__Directions for this task__.
The entries below need to be written out exactly, with no pictures included.

(Collected data entries)
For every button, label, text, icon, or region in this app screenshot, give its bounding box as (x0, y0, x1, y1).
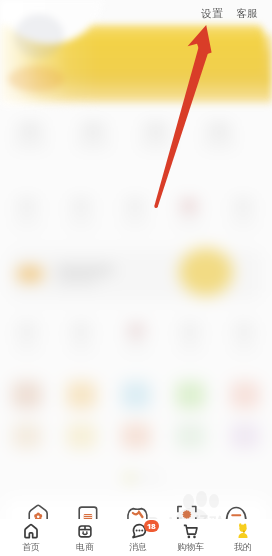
button[interactable]: 18 (117, 521, 159, 555)
staticText: 电商 (76, 541, 94, 552)
button[interactable]: 首页 (10, 521, 52, 555)
button[interactable]: 设置 (199, 4, 225, 23)
staticText: 18 (147, 521, 156, 531)
staticText: Baidu经验 (148, 512, 226, 534)
staticText: 客服 (236, 7, 258, 20)
staticText: 消息 (129, 541, 147, 552)
button[interactable]: 我的 (222, 521, 264, 555)
staticText: 设置 (201, 7, 223, 20)
staticText: 购物车 (177, 541, 204, 552)
button[interactable]: 客服 (234, 4, 260, 23)
staticText: 首页 (22, 541, 40, 552)
staticText: 我的 (234, 541, 252, 552)
button[interactable]: 电商 (64, 521, 106, 555)
button[interactable]: 购物车 (169, 521, 211, 555)
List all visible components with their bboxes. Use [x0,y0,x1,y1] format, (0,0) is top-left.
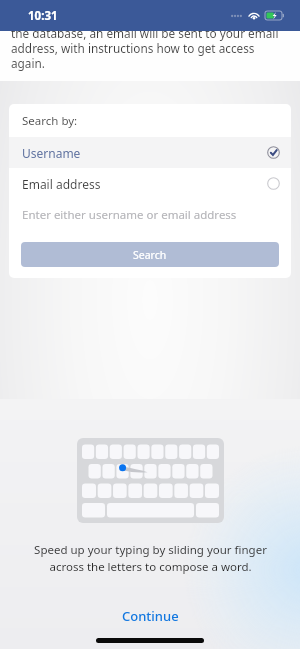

__Solution for this task__.
For every button, label, text, icon, or region in this app screenshot, give its bounding box as (x0, y0, x1, y1).
button[interactable]: 18 (117, 521, 159, 555)
staticText: 电商 (76, 541, 94, 552)
button[interactable]: 首页 (10, 521, 52, 555)
button[interactable]: 设置 (199, 4, 225, 23)
staticText: 18 (147, 521, 156, 531)
staticText: Baidu经验 (148, 512, 226, 534)
staticText: 客服 (236, 7, 258, 20)
staticText: 消息 (129, 541, 147, 552)
button[interactable]: 我的 (222, 521, 264, 555)
staticText: 设置 (201, 7, 223, 20)
staticText: 购物车 (177, 541, 204, 552)
button[interactable]: 客服 (234, 4, 260, 23)
staticText: 首页 (22, 541, 40, 552)
staticText: 我的 (234, 541, 252, 552)
button[interactable]: 电商 (64, 521, 106, 555)
button[interactable]: 购物车 (169, 521, 211, 555)
List all visible components with their bboxes. Use [x0,y0,x1,y1] format, (0,0) is top-left.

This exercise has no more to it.